--- WHAT YOU SHOULD DO ---
Whatever the data contains, copy all of it exactly.
SOURCE MATERIAL Block Start
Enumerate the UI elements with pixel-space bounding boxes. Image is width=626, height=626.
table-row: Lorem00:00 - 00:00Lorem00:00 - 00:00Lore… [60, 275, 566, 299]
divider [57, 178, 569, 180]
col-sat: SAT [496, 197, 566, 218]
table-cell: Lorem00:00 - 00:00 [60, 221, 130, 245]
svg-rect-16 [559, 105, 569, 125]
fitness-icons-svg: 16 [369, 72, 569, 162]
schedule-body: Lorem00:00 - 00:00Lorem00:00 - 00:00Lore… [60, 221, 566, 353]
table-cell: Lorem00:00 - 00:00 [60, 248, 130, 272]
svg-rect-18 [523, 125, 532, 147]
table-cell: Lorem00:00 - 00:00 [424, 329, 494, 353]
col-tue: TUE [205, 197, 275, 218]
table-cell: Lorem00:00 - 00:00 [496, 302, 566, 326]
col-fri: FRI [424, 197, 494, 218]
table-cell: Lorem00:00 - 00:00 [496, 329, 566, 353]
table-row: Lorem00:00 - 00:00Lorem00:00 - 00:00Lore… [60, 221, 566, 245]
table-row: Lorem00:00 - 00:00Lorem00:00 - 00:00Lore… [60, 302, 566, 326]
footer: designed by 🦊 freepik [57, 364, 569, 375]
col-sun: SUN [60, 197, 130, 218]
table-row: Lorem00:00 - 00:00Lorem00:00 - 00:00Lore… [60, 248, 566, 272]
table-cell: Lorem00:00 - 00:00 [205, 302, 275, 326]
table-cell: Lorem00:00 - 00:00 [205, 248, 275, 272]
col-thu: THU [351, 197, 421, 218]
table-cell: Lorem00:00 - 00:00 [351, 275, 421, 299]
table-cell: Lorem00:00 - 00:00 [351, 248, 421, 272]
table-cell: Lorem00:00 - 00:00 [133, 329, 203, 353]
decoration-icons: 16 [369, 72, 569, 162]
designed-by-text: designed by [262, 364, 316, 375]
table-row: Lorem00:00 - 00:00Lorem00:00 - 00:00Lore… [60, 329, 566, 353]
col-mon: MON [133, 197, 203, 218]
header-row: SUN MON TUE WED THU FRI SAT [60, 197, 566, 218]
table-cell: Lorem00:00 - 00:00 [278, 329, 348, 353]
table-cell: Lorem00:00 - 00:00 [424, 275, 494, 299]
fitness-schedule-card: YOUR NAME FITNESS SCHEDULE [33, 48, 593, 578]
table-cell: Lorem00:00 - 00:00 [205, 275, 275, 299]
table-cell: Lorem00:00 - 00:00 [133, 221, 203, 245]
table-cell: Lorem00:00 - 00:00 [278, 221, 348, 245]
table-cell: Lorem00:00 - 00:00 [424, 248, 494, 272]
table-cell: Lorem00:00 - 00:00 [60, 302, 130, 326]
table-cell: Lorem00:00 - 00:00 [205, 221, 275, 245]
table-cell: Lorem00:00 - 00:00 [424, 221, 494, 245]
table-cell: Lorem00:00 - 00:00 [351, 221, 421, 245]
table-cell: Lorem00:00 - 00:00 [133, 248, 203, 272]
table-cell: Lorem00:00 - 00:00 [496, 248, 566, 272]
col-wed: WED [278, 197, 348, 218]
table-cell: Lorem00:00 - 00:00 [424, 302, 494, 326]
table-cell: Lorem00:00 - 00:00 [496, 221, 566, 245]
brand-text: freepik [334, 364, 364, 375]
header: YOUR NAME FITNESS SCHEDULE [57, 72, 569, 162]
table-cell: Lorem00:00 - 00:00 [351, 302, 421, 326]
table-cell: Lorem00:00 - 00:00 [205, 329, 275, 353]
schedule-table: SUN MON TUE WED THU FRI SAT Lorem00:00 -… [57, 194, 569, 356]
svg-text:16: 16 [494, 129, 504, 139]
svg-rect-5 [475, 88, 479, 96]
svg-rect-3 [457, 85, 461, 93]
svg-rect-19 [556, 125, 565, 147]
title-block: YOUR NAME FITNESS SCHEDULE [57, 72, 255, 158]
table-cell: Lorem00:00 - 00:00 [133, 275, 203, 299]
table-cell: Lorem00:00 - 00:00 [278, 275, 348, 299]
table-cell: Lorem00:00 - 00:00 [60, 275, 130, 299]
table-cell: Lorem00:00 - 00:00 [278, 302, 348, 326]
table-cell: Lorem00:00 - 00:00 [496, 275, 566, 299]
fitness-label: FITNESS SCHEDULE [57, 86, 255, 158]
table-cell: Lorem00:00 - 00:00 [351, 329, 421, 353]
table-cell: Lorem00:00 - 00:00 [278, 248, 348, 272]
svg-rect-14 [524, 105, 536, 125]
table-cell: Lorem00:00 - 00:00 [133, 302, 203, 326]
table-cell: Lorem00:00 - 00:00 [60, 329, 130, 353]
SOURCE MATERIAL Block End
--- WRITTEN SOLUTION ---
Enumerate the UI elements with pixel-space bounding boxes. Image is width=626, height=626.
table-row: Lorem00:00 - 00:00Lorem00:00 - 00:00Lore… [60, 275, 566, 299]
divider [57, 178, 569, 180]
col-sat: SAT [496, 197, 566, 218]
table-cell: Lorem00:00 - 00:00 [60, 221, 130, 245]
svg-rect-16 [559, 105, 569, 125]
fitness-icons-svg: 16 [369, 72, 569, 162]
schedule-body: Lorem00:00 - 00:00Lorem00:00 - 00:00Lore… [60, 221, 566, 353]
table-cell: Lorem00:00 - 00:00 [60, 248, 130, 272]
svg-rect-18 [523, 125, 532, 147]
table-cell: Lorem00:00 - 00:00 [424, 329, 494, 353]
col-tue: TUE [205, 197, 275, 218]
table-cell: Lorem00:00 - 00:00 [496, 302, 566, 326]
col-fri: FRI [424, 197, 494, 218]
table-cell: Lorem00:00 - 00:00 [496, 329, 566, 353]
table-row: Lorem00:00 - 00:00Lorem00:00 - 00:00Lore… [60, 221, 566, 245]
table-row: Lorem00:00 - 00:00Lorem00:00 - 00:00Lore… [60, 302, 566, 326]
footer: designed by 🦊 freepik [57, 364, 569, 375]
col-sun: SUN [60, 197, 130, 218]
table-row: Lorem00:00 - 00:00Lorem00:00 - 00:00Lore… [60, 248, 566, 272]
table-cell: Lorem00:00 - 00:00 [205, 302, 275, 326]
table-cell: Lorem00:00 - 00:00 [205, 248, 275, 272]
col-thu: THU [351, 197, 421, 218]
table-cell: Lorem00:00 - 00:00 [351, 275, 421, 299]
table-cell: Lorem00:00 - 00:00 [351, 248, 421, 272]
table-cell: Lorem00:00 - 00:00 [133, 329, 203, 353]
decoration-icons: 16 [369, 72, 569, 162]
designed-by-text: designed by [262, 364, 316, 375]
table-row: Lorem00:00 - 00:00Lorem00:00 - 00:00Lore… [60, 329, 566, 353]
col-mon: MON [133, 197, 203, 218]
header-row: SUN MON TUE WED THU FRI SAT [60, 197, 566, 218]
table-cell: Lorem00:00 - 00:00 [278, 329, 348, 353]
table-cell: Lorem00:00 - 00:00 [424, 275, 494, 299]
fitness-schedule-card: YOUR NAME FITNESS SCHEDULE [33, 48, 593, 578]
table-cell: Lorem00:00 - 00:00 [205, 275, 275, 299]
table-cell: Lorem00:00 - 00:00 [133, 221, 203, 245]
table-cell: Lorem00:00 - 00:00 [278, 221, 348, 245]
table-cell: Lorem00:00 - 00:00 [424, 248, 494, 272]
table-cell: Lorem00:00 - 00:00 [60, 302, 130, 326]
table-cell: Lorem00:00 - 00:00 [205, 221, 275, 245]
table-cell: Lorem00:00 - 00:00 [424, 221, 494, 245]
table-cell: Lorem00:00 - 00:00 [351, 221, 421, 245]
table-cell: Lorem00:00 - 00:00 [133, 248, 203, 272]
table-cell: Lorem00:00 - 00:00 [496, 248, 566, 272]
col-wed: WED [278, 197, 348, 218]
table-cell: Lorem00:00 - 00:00 [424, 302, 494, 326]
table-cell: Lorem00:00 - 00:00 [496, 221, 566, 245]
brand-text: freepik [334, 364, 364, 375]
header: YOUR NAME FITNESS SCHEDULE [57, 72, 569, 162]
table-cell: Lorem00:00 - 00:00 [351, 302, 421, 326]
table-cell: Lorem00:00 - 00:00 [205, 329, 275, 353]
schedule-table: SUN MON TUE WED THU FRI SAT Lorem00:00 -… [57, 194, 569, 356]
svg-text:16: 16 [494, 129, 504, 139]
svg-rect-5 [475, 88, 479, 96]
svg-rect-3 [457, 85, 461, 93]
svg-rect-19 [556, 125, 565, 147]
title-block: YOUR NAME FITNESS SCHEDULE [57, 72, 255, 158]
table-cell: Lorem00:00 - 00:00 [133, 275, 203, 299]
table-cell: Lorem00:00 - 00:00 [278, 275, 348, 299]
table-cell: Lorem00:00 - 00:00 [60, 275, 130, 299]
table-cell: Lorem00:00 - 00:00 [278, 302, 348, 326]
table-cell: Lorem00:00 - 00:00 [496, 275, 566, 299]
fitness-label: FITNESS SCHEDULE [57, 86, 255, 158]
table-cell: Lorem00:00 - 00:00 [351, 329, 421, 353]
table-cell: Lorem00:00 - 00:00 [278, 248, 348, 272]
svg-rect-14 [524, 105, 536, 125]
table-cell: Lorem00:00 - 00:00 [133, 302, 203, 326]
table-cell: Lorem00:00 - 00:00 [60, 329, 130, 353]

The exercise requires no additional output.